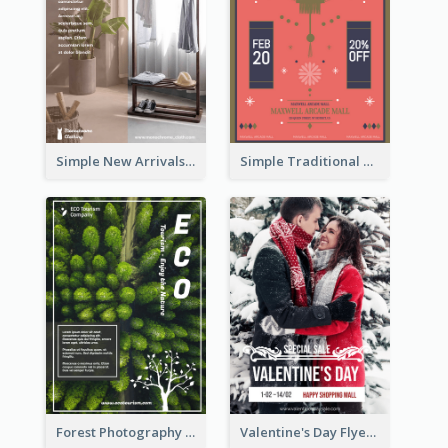
Simple New Arrivals Flyer For The Coming Year
Simple Traditional CNY Sales Flyer Design
Forest Photography Flyer Of ECO Tourism
Valentine's Day Flyer With Photo Of Couple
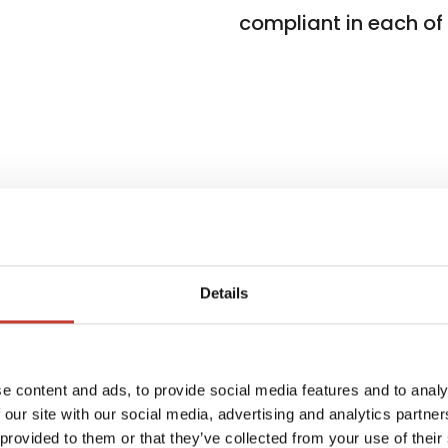
compliant in each of t
Details
ients
W
e content and ads, to provide social media features and to analy
f
 in 7
 our site with our social media, advertising and analytics partn
i
 provided to them or that they’ve collected from your use of their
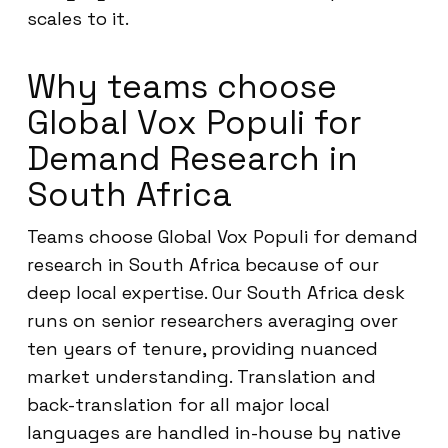
scales to it.
Why teams choose
Global Vox Populi for
Demand Research in
South Africa
Teams choose Global Vox Populi for demand
research in South Africa because of our
deep local expertise. Our South Africa desk
runs on senior researchers averaging over
ten years of tenure, providing nuanced
market understanding. Translation and
back-translation for all major local
languages are handled in-house by native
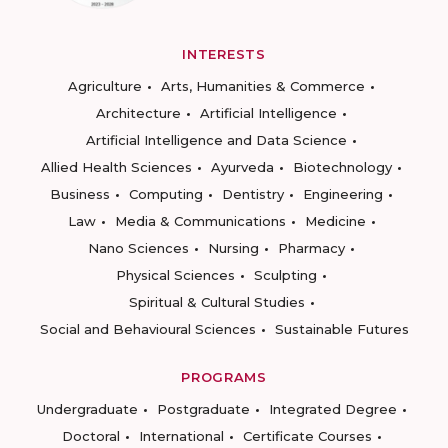
INTERESTS
Agriculture
Arts, Humanities & Commerce
Architecture
Artificial Intelligence
Artificial Intelligence and Data Science
Allied Health Sciences
Ayurveda
Biotechnology
Business
Computing
Dentistry
Engineering
Law
Media & Communications
Medicine
Nano Sciences
Nursing
Pharmacy
Physical Sciences
Sculpting
Spiritual & Cultural Studies
Social and Behavioural Sciences
Sustainable Futures
PROGRAMS
Undergraduate
Postgraduate
Integrated Degree
Doctoral
International
Certificate Courses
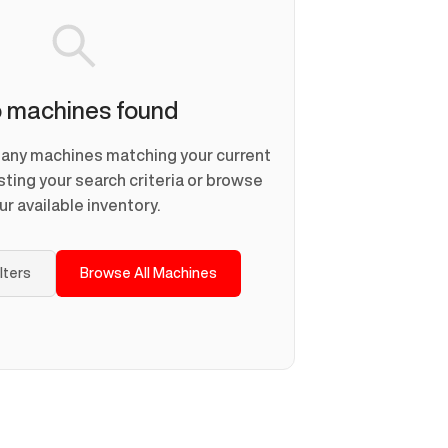
 machines found
d any machines matching your current
usting your search criteria or browse
ur available inventory.
ilters
Browse All Machines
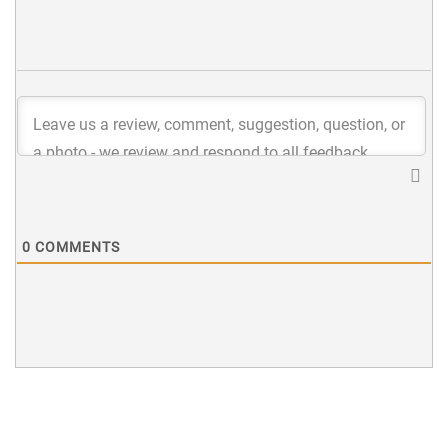
0
COMMENTS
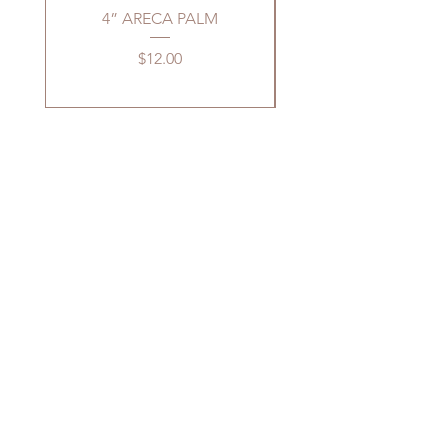
4” ARECA PALM
4” PEPEROMIA H
Price
$12.00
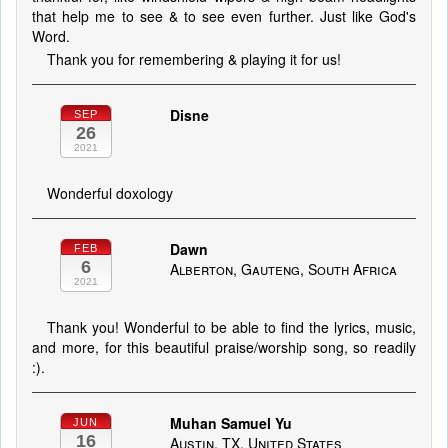
that help me to see & to see even further. Just like God's
Word.
Thank you for remembering & playing it for us!
Disne
SEP
26
2021
Wonderful doxology
Dawn
FEB
6
Alberton, Gauteng, South Africa
2021
Thank you! Wonderful to be able to find the lyrics, music,
and more, for this beautiful praise/worship song, so readily
:).
Muhan Samuel Yu
JUN
16
Austin, TX, United States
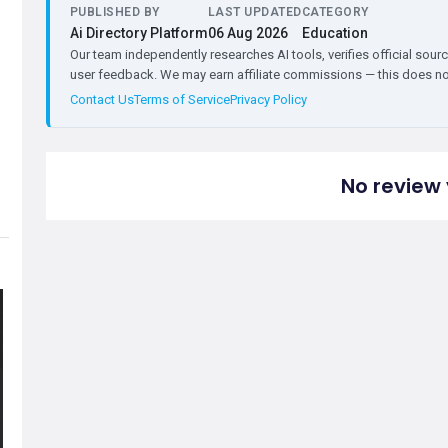
PUBLISHED BY
LAST UPDATED
CATEGORY
Ai Directory Platform
06 Aug 2026
Education
Our team independently researches AI tools, verifies official sourc
user feedback. We may earn affiliate commissions — this does not 
Contact Us
Terms of Service
Privacy Policy
No review 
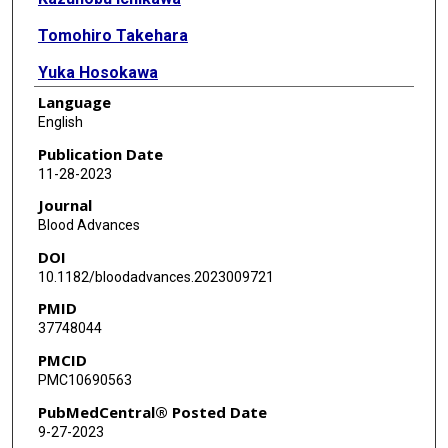
Tomohiro Takehara
Yuka Hosokawa
Language
Erika Sekiguchi
English
Daniel Peltier
Publication Date
11-28-2023
Pavan Reddy
Journal
Kenichi Ishizawa
Blood Advances
DOI
Masafumi Watanabe
10.1182/bloodadvances.2023009721
Tomomi Toubai
PMID
37748044
PMCID
PMC10690563
PubMedCentral® Posted Date
9-27-2023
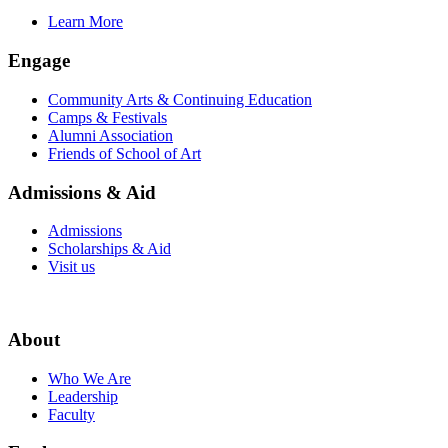
Learn More
Engage
Community Arts & Continuing Education
Camps & Festivals
Alumni Association
Friends of School of Art
Admissions & Aid
Admissions
Scholarships & Aid
Visit us
About
Who We Are
Leadership
Faculty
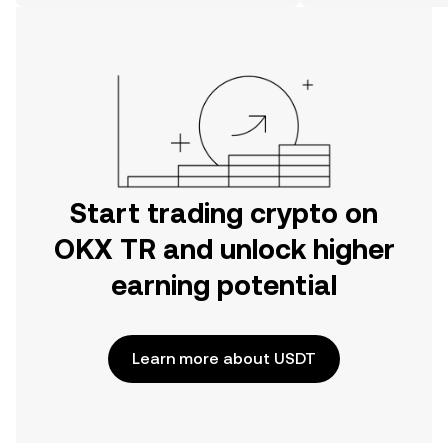
on the web.
Start trading crypto on
OKX TR and unlock higher
earning potential
Learn more about USDT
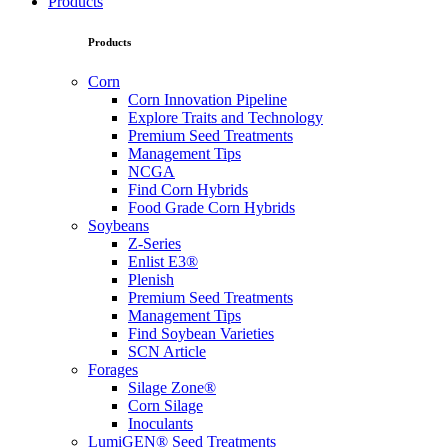
Products
Products
Corn
Corn Innovation Pipeline
Explore Traits and Technology
Premium Seed Treatments
Management Tips
NCGA
Find Corn Hybrids
Food Grade Corn Hybrids
Soybeans
Z-Series
Enlist E3®
Plenish
Premium Seed Treatments
Management Tips
Find Soybean Varieties
SCN Article
Forages
Silage Zone®
Corn Silage
Inoculants
LumiGEN® Seed Treatments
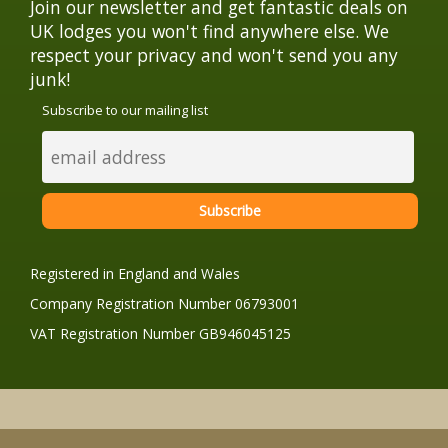
Join our newsletter and get fantastic deals on
UK lodges you won't find anywhere else. We
respect your privacy and won't send you any
junk!
Subscribe to our mailing list
Registered in England and Wales
Company Registration Number 06793001
VAT Registration Number GB946045125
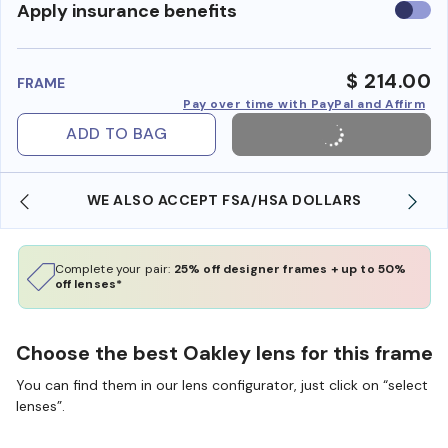
Use
Apply insurance benefits
insura
benefi
$ 214.00
FRAME
Pay over time with PayPal and Affirm
ADD TO BAG
WE ALSO ACCEPT FSA/HSA DOLLARS
Complete your pair:
25% off designer frames + up to 50%
off lenses*
Choose the best Oakley lens for this frame
You can find them in our lens configurator, just click on “select
lenses”.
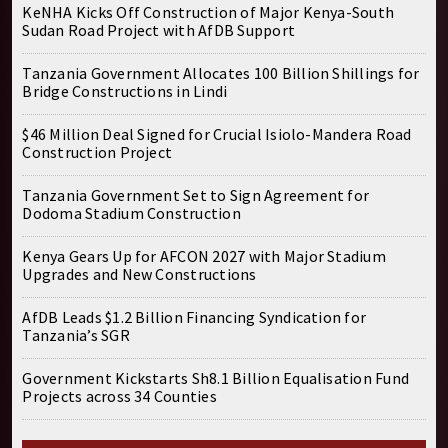
KeNHA Kicks Off Construction of Major Kenya-South
Sudan Road Project with AfDB Support
Tanzania Government Allocates 100 Billion Shillings for
Bridge Constructions in Lindi
$46 Million Deal Signed for Crucial Isiolo-Mandera Road
Construction Project
Tanzania Government Set to Sign Agreement for
Dodoma Stadium Construction
Kenya Gears Up for AFCON 2027 with Major Stadium
Upgrades and New Constructions
AfDB Leads $1.2 Billion Financing Syndication for
Tanzania’s SGR
Government Kickstarts Sh8.1 Billion Equalisation Fund
Projects across 34 Counties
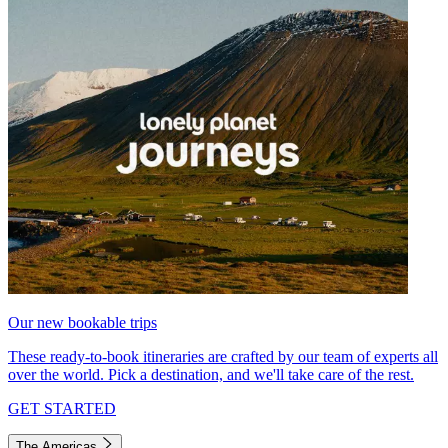
Our new bookable trips
These ready-to-book itineraries are crafted by our team of experts all
over the world. Pick a destination, and we'll take care of the rest.
GET STARTED
The Americas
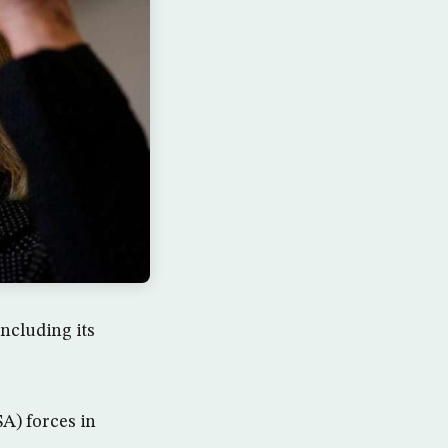
ncluding its
A) forces in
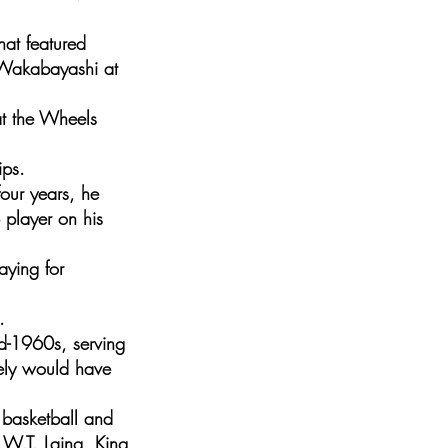
hat featured
 Wakabayashi at
at the Wheels
ips.
four years, he
player on his
aying for
.
id-1960s, serving
rely would have
 basketball and
: W.T. Laing, King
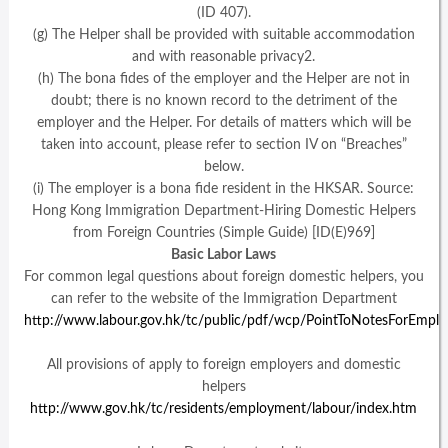
(ID 407).
(g) The Helper shall be provided with suitable accommodation
and with reasonable privacy2.
(h) The bona fides of the employer and the Helper are not in
doubt; there is no known record to the detriment of the
employer and the Helper. For details of matters which will be
taken into account, please refer to section IV on “Breaches”
below.
(i) The employer is a bona fide resident in the HKSAR. Source:
Hong Kong Immigration Department-Hiring Domestic Helpers
from Foreign Countries (Simple Guide) [ID(E)969]
Basic Labor Laws
For common legal questions about foreign domestic helpers, you
can refer to the website of the Immigration Department
http://www.labour.gov.hk/tc/public/pdf/wcp/PointToNotesForEmp
All provisions of apply to foreign employers and domestic
helpers
http://www.gov.hk/tc/residents/employment/labour/index.htm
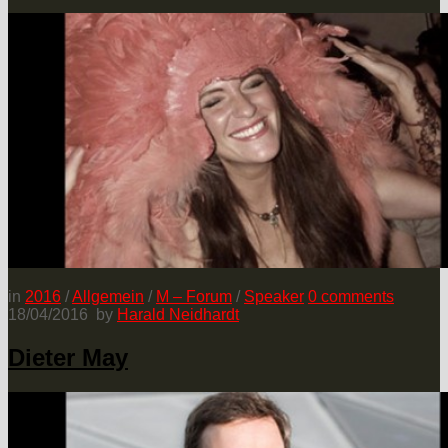
in
2016
/
Allgemein
/
M – Forum
/
Speaker
0
comments
18/04/2016
by
Harald Neidhardt
Dieter May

^^^^

## [Your task]
Repeat all entries exactly, pictures excluded.

## [Your solution]
Simple New Arrivals Flyer For The Coming Year
Simple Traditional CNY Sales Flyer Design
Forest Photography Flyer Of ECO Tourism
Valentine's Day Flyer With Photo Of Couple
compliant in each of t
Details
ients
W
e content and ads, to provide social media features and to analy
f
 in 7
 our site with our social media, advertising and analytics partn
i
 provided to them or that they’ve collected from your use of their
scales to it.
Why teams choose
Global Vox Populi for
Demand Research in
South Africa
Teams choose Global Vox Populi for demand
research in South Africa because of our
deep local expertise. Our South Africa desk
runs on senior researchers averaging over
ten years of tenure, providing nuanced
market understanding. Translation and
back-translation for all major local
languages are handled in-house by native
INTERESTS
Agriculture
Arts, Humanities & Commerce
Architecture
Artificial Intelligence
Artificial Intelligence and Data Science
Allied Health Sciences
Ayurveda
Biotechnology
Business
Computing
Dentistry
Engineering
Law
Media & Communications
Medicine
Nano Sciences
Nursing
Pharmacy
Physical Sciences
Sculpting
Spiritual & Cultural Studies
Social and Behavioural Sciences
Sustainable Futures
PROGRAMS
Undergraduate
Postgraduate
Integrated Degree
Doctoral
International
Certificate Courses
 machines found
d any machines matching your current
usting your search criteria or browse
ur available inventory.
ilters
Browse All Machines
0
COMMENTS
4” ARECA PALM
4” PEPEROMIA H
Price
$12.00
that help me to see & to see even further. Just like God's
Word.
Thank you for remembering & playing it for us!
Disne
SEP
26
2021
Wonderful doxology
Dawn
FEB
6
Alberton, Gauteng, South Africa
2021
Thank you! Wonderful to be able to find the lyrics, music,
and more, for this beautiful praise/worship song, so readily
:).
Muhan Samuel Yu
JUN
16
Austin, TX, United States
PUBLISHED BY
LAST UPDATED
CATEGORY
Ai Directory Platform
06 Aug 2026
Education
Our team independently researches AI tools, verifies official sourc
user feedback. We may earn affiliate commissions — this does not 
Contact Us
Terms of Service
Privacy Policy
No review 
Tomohiro Takehara
Yuka Hosokawa
Language
Erika Sekiguchi
English
Daniel Peltier
Publication Date
11-28-2023
Pavan Reddy
Journal
Kenichi Ishizawa
Blood Advances
DOI
Masafumi Watanabe
10.1182/bloodadvances.2023009721
Tomomi Toubai
PMID
37748044
PMCID
PMC10690563
PubMedCentral® Posted Date
9-27-2023
Learn More
Engage
Community Arts & Continuing Education
Camps & Festivals
Alumni Association
Friends of School of Art
Admissions & Aid
Admissions
Scholarships & Aid
Visit us
About
Who We Are
Leadership
Faculty
on the web.
Start trading crypto on
OKX TR and unlock higher
earning potential
Learn more about USDT
Products
Products
Corn
Corn Innovation Pipeline
Explore Traits and Technology
Premium Seed Treatments
Management Tips
NCGA
Find Corn Hybrids
Food Grade Corn Hybrids
Soybeans
Z-Series
Enlist E3®
Plenish
Premium Seed Treatments
Management Tips
Find Soybean Varieties
SCN Article
Forages
Silage Zone®
Corn Silage
Inoculants
LumiGEN® Seed Treatments
Join our newsletter and get fantastic deals on
UK lodges you won't find anywhere else. We
respect your privacy and won't send you any
junk!
Subscribe to our mailing list
Registered in England and Wales
Company Registration Number 06793001
VAT Registration Number GB946045125
Use
Apply insurance benefits
insura
benefi
$ 214.00
FRAME
Pay over time with PayPal and Affirm
ADD TO BAG
WE ALSO ACCEPT FSA/HSA DOLLARS
Complete your pair:
25% off designer frames + up to 50%
off lenses*
Choose the best Oakley lens for this frame
You can find them in our lens configurator, just click on “select
lenses”.
KeNHA Kicks Off Construction of Major Kenya-South
Sudan Road Project with AfDB Support
Tanzania Government Allocates 100 Billion Shillings for
Bridge Constructions in Lindi
$46 Million Deal Signed for Crucial Isiolo-Mandera Road
Construction Project
Tanzania Government Set to Sign Agreement for
Dodoma Stadium Construction
Kenya Gears Up for AFCON 2027 with Major Stadium
Upgrades and New Constructions
AfDB Leads $1.2 Billion Financing Syndication for
Tanzania’s SGR
Government Kickstarts Sh8.1 Billion Equalisation Fund
Projects across 34 Counties
Our new bookable trips
These ready-to-book itineraries are crafted by our team of experts all
over the world. Pick a destination, and we'll take care of the rest.
GET STARTED
The Americas
ncluding its
A) forces in
hat featured
 Wakabayashi at
at the Wheels
ips.
four years, he
player on his
aying for
.
id-1960s, serving
rely would have
 basketball and
: W.T. Laing, King
(ID 407).
(g) The Helper shall be provided with suitable accommodation
and with reasonable privacy2.
(h) The bona fides of the employer and the Helper are not in
doubt; there is no known record to the detriment of the
employer and the Helper. For details of matters which will be
taken into account, please refer to section IV on “Breaches”
below.
(i) The employer is a bona fide resident in the HKSAR. Source:
Hong Kong Immigration Department-Hiring Domestic Helpers
from Foreign Countries (Simple Guide) [ID(E)969]
Basic Labor Laws
For common legal questions about foreign domestic helpers, you
can refer to the website of the Immigration Department
http://www.labour.gov.hk/tc/public/pdf/wcp/PointToNotesForEmp
All provisions of apply to foreign employers and domestic
helpers
http://www.gov.hk/tc/residents/employment/labour/index.htm
in
2016
/
Allgemein
/
M – Forum
/
Speaker
0
comments
18/04/2016
by
Harald Neidhardt
Dieter May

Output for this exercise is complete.